ア)「ハードトップ車のウエザーストリップ型成形部において、中空シール部(52)のシール面の裏側の面に、基底部(51)に向かって移動押片(56)を突設すると共に、基底部(51)の中空シール部(52)側の面に、シール面に向かって、固定押片(57)を突設してなり、ドア(20)を閉め、ドアガラス(21)で押して、中空シール部(52)を変形させた状態で、両押片(56,57)同士を突き合わせて中空シール部(52)のシール圧を高める如く構成してなるウエザーストリップ。」(【実用新案登録請求の範囲】の【請求項1】)
イ)「【従来の技術】
図1乃至図5を参考にして説明する。図中に二等辺三角形の頂角から下した中線の一方を塗潰した記号を使用しているが、これは塗潰し側が型成形部を表わし、非塗潰し側が押出成形部を表わしている。従来、例えばハードトップ車のセンターピラー部のウエストラインに取付けるウエザーストリップの端末の型成形部分として次のようなものがある。……図5における43,44はそれぞれウエザーストリップ押出成形部40の前後の中空シール部42,42のシール圧を高めるブリッジであって、前者については、中空部を外側から内側に3つに分ける2本のブリッジ43,43よりなり、その一端は基底部41のそれぞれ前部・後部に、他端はドアガラス21,21内面に当たる部分に纏めて結合してあり、後者については、前後に延びる長いブリッジ44のみよりなる。39は中央モール部分である。

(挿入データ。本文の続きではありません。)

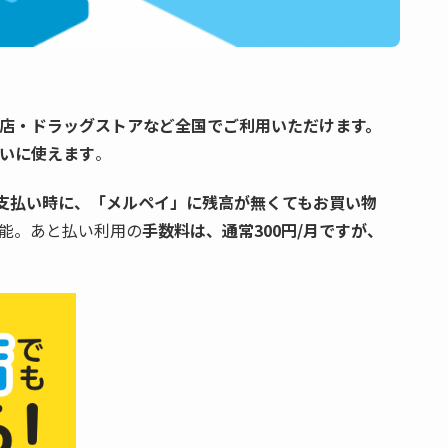
店・ドラッグストアなど全国でご利用いただけます。
いに使えます
。
支払い時に、「メルペイ」に残高が無くてもお買い物
能。あと払い利用の
手数料は、通常300円/月ですが、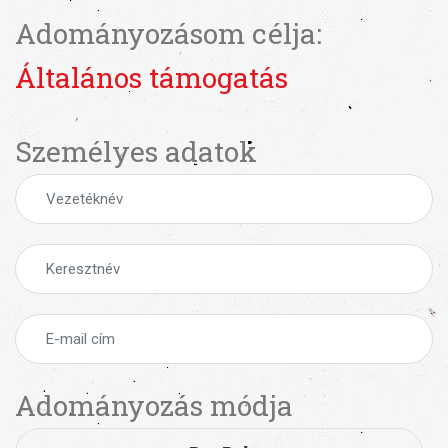
Adományozásom célja:
Általános támogatás
Személyes adatok
Adományozás módja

……また、ウエザーストリップ押出成形部40とウエザーストリップ型成形部30との接続部に荷重差が生じると、シール荷重が変化し、水漏れを起こす等シール性を悪化させることがある。」(段落【0002】、【0003】)
ウ)「【実施例】
実施例について説明すると、20,20はそれぞれ前後のドア、21,21はその前後のドア20,20に取付けたドアガラス、50は本考案のウエザーストリップのセンターピラー端末部の型成形部分であって、次のように構成される。すなわち、51,51は図示されない前後一対のリテーナーにそれぞれ嵌着する基底部、52,52はそれぞれフロント側及びリア側のドア20,20を閉じた時、ドアガラス21,21の端面及び内面とそれぞれ弾接する中空シール部であって、前記基底部51,51にそれぞれ一体に結合してあり、いずれもシール面の肉厚を薄くし、肌荒れを防止するようにしてある。56は各中空シール部52のシール面の裏側の面に、基底部51に向かって突設した押片、57は基底部51の中空シール部52側の面に、シール面に向かって突設した押片であって、ドア20を閉め、ドアガラス21で押して、中空シール部52を変形させた状態で、押片56,57同士を突き合わせるか、……中空シール部52のシール圧を高めるようにするものである。さらに具体的に説明すると、押片56,57の長さはガラス非接触状態において約2〜3ミリの隙間に設定することが好ましい。」(段落【0006】)

ハードトップ車のウエザーストリップにおいては、その基底部41,51がセンターピラーやルーフサイド等の車体開口部に沿って取り付けられることは技術常識であるので、上記事項ア〜ウ及び図1,2,5〜7の記載を総合すると、先願の当初明細書等には、
「自動車の車体開口部に沿って取付けられる基底部41,51と、該基底部41,51とで中空体を形成し、ドア閉時にドアガラス21の端面及び内面が押付けられる中空シール部42,52を備え、中空シール部42内には中空シール部42のシール圧を高めるためにブリッジ43,44が設けられた押出成形部40のウエザストリップを型成形部50で接続したウエザストリップにおいて、
型成形部50の中空シール部52には、ドアガラス21の当接位置よりも車内側の内面に移動押片56を形成し、基底部51には上記移動押片56と僅少な間隙をおいて対向する固定押片57を形成し、上記両押片56,57は、中空シール部52のシール壁がドアガラス21により押し付けられたときに突き合わせられることにより中空シール部52のシール圧を高めるように構成された自動車用ウエザストリップ」
の考案(以下、「先願の当初明細書等に記載の考案」という。)が記載されていると認められる。

4.対比・判断
本件発明と先願の当初明細書等に記載の考案とを対比すると、先願の当初明細書等に記載の考案の「基底部41,51」、「中空シール部42,52」、「移動押片56」、「固定押片57」は、それぞれ、本件発明の「基部」、「シール部」、「突起(34)」、「突起(35)」に相当する。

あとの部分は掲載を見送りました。